We let him laugh. After a pause, he leaned a little toward us and went on:
“If you don’t mind my saying, you’re the ones who are mad, not me. Because you’d have to be completely mad to swallow that story about lizards. Who else would believe they can crawl into your ear and then eat your brains? Only children and madmen…”
He paused for a moment to catch his breath and looked at us smugly. He thought he had won.
“Doctors believe it too, not just children and madmen,” my friend put in. “The species Lacerta viridis can damage the brain and cause idiocy. Or at any rate, that’s what it says in the books. And I’ll tell you another thing. What we saw last night wasn’t at all normal. There’s nothing normal about coming across a person holding a lizard at three in the morning on a lonely road.”
Ismael changed his expression and tried a new approach. But it wasn’t the cautious one you’d expect in someone who had just been put in his place by a specialist on the subject, by a doctor. On the contrary, Ismael began to speak like someone who, having listened to a patent ignoramus, feels like showing off.
“I could speak at length about Lacerta viridis,” he began, “but the subject is too complex to deal with in a few minutes. All I will say is that the Lacerta viridis indigenous to our country bears no resemblance whatsoever to that of South America. The only thing they have in common is their name. But, anyway, there’s no point in pursuing that topic now. I would prefer to clear up the other matter. You say it’s not normal to come across someone holding a lizard, and you’re right. Unfortunately it isn’t normal. The normal thing is simply to run over any lizard we find lying defenseless on the road; just drive over it with your car and squash it. That’s why we are as we are.”
I recalled the half-wild Ismael of my primary school days and I couldn’t get over my amazement. It was true what the old primary school photo had said. Life certainly is full of changes. In my uncle’s garden, Ismael was holding forth like a professor, with authority and rhetorical style. My friend and I didn’t know how best to resist his reasoning.

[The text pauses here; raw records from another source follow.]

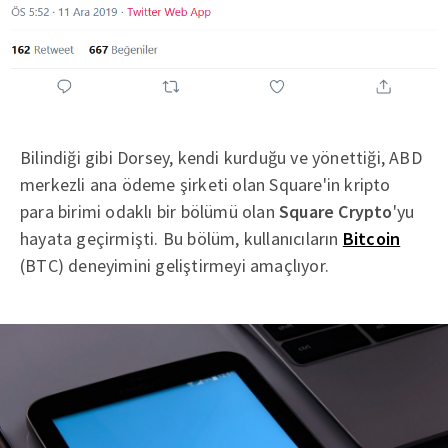
Bilindiği gibi Dorsey, kendi kurduğu ve yönettiği, ABD
merkezli ana ödeme şirketi olan Square'in kripto
para birimi odaklı bir bölümü olan
Square Crypto
'yu
hayata geçirmişti. Bu bölüm, kullanıcıların
Bitcoin
(BTC) deneyimini geliştirmeyi amaçlıyor.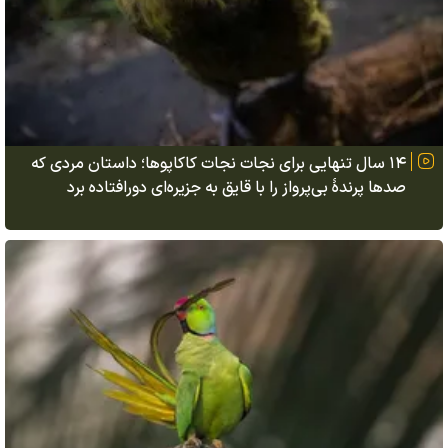
۱۴ سال تنهایی برای نجات نجات کاکاپوها؛ داستان مردی که
صدها پرندهٔ بی‌پرواز را با قایق به جزیره‌ای دورافتاده برد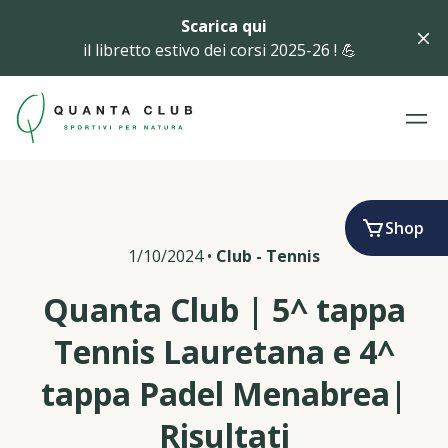
Scarica qui
il libretto estivo dei corsi 2025-26 ! 💪
Shop
1/10/2024
•
Club
-
Tennis
Quanta Club | 5^ tappa
Tennis Lauretana e 4^
tappa Padel Menabrea|
Risultati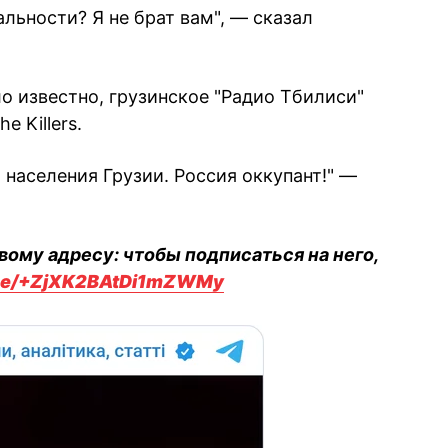
льности? Я не брат вам", — сказал
ло известно, грузинское "Радио Тбилиси"
e Killers.
аселения Грузии. Россия оккупант!" —
вому адресу: чтобы подписаться на него,
.me/+ZjXK2BAtDi1mZWMy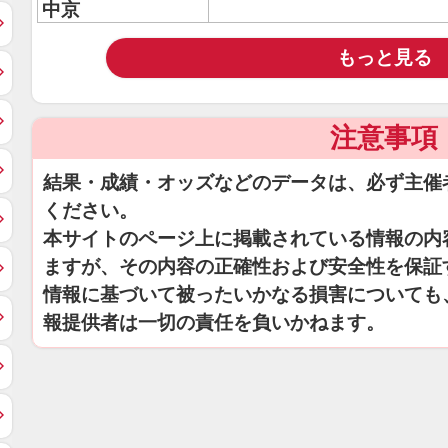
中京
もっと見る
注意事項
結果・成績・オッズなどのデータは、必ず主催
ください。
本サイトのページ上に掲載されている情報の内
ますが、その内容の正確性および安全性を保証
情報に基づいて被ったいかなる損害についても
報提供者は一切の責任を負いかねます。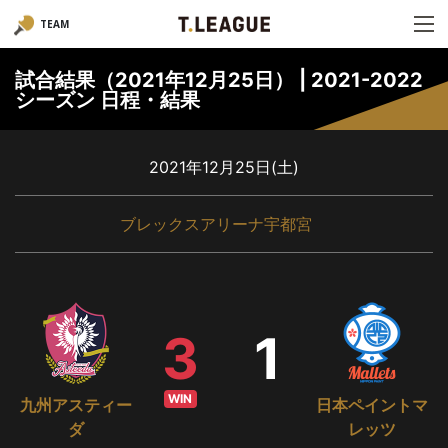
TEAM
試合結果（2021年12月25日） | 2021-2022
シーズン 日程・結果
2021年12月25日(土)
ブレックスアリーナ宇都宮
3
1
WIN
九州アスティー
日本ペイントマ
ダ
レッツ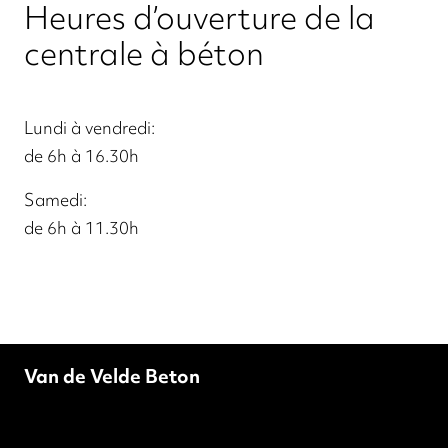
Heures d’ouverture de la
centrale à béton
Lundi à vendredi:
de 6h à 16.30h
Samedi:
de 6h à 11.30h
Van de Velde Beton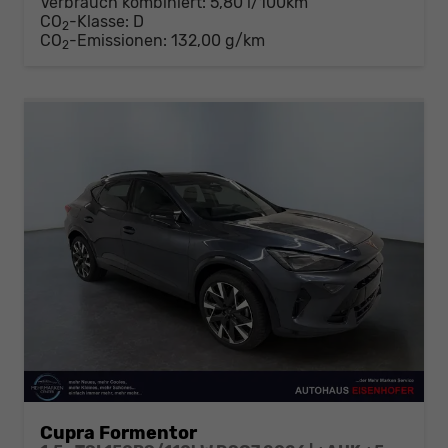
Verbrauch kombiniert:
5,80 l/100km
CO
-Klasse:
D
2
CO
-Emissionen:
132,00 g/km
2
Cupra Formentor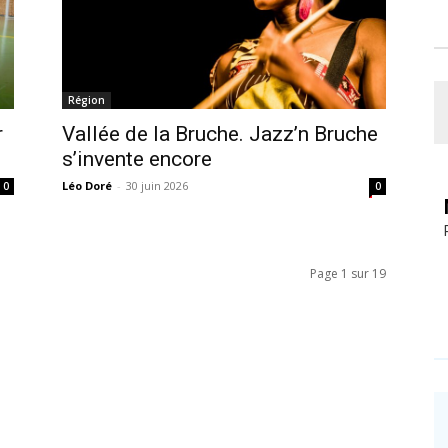
Région
r
Vallée de la Bruche. Jazz’n Bruche
s’invente encore
Léo Doré
-
30 juin 2026
0
0
Page 1 sur 19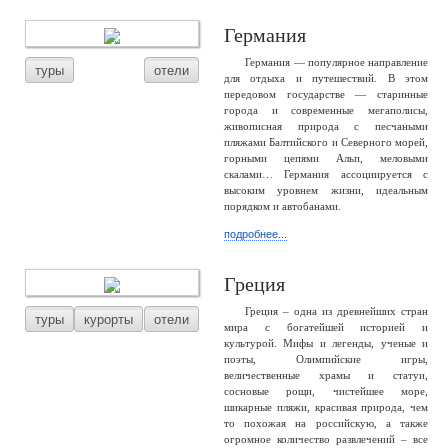
Германия
Германия — популярное направление
туры
отели
для отдыха и путешествий. В этом
передовом государстве — старинные
города и современные мегаполисы,
живописная природа с песчаными
пляжами Балтийского и Северного морей,
горными цепями Альп, меловыми
скалами… Германия ассоциируется с
высоким уровнем жизни, идеальным
порядком и автобанами.
подробнее...
Греция
Греция – одна из древнейших стран
туры
курорты
отели
мира с богатейшей историей и
культурой. Мифы и легенды, ученые и
поэты, Олимпийские игры,
величественные храмы и статуи,
сосновые рощи, чистейшее море,
шикарные пляжи, красивая природа, чем
то похожая на российскую, а также
огромное количество развлечений – все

“But why do you still trap lizards? You still haven’t explained that.”
“I don’t trap them, I collect them. To save them, of course.”
“To save them?”
But this time we were only pretending to be amazed. We hadn’t forgotten the remark Ismael had made about the seascape hanging on the wall of his pub, and you didn’t have to be a genius to grasp what he meant by “saving” them. My friend and I began to feel ridiculous.
“I belong to a society,” Ismael began, by way of explanation. “We look after endangered species. I look after lizards. They’re in a very bad way. A lot of them are dying from the insecticides farmers use. The one last night was very sick. I took it back to the hut, but I don’t know… I don’t know if it will survive.”
“You’ve got a hut?” my friend asked.
“Yes, right here, next to the church. It’s like a little hospital. And do you know who looks after everything when I’m working?”
We shook our heads.
“Albino María. He really loves lizards. Even more than I do. And I give him a little money for the work he does.”
He was looking at me and smiling as he spoke. But I felt incapable of saying anything. I was speechless.
Fortunately, at that point my uncle interrupted the conversation.
“Are you all right out there?” he called to us from the door to the house.
“Fine! The shade from this tree is wonderful!” Naturally it was Ismael who replied.
“We’ll have to change the program. Samuel has just gotten into the bath. How do you feel about having lunch at half past two?”
“Whatever suits you best, Uncle. We’re in no hurry.”
I wasn’t telling the truth, for my one desire at that moment was to be somewhere else, but… how can you avoid lying when the truth is impossible to explain? My uncle could never imagine the conversation taking place at that table.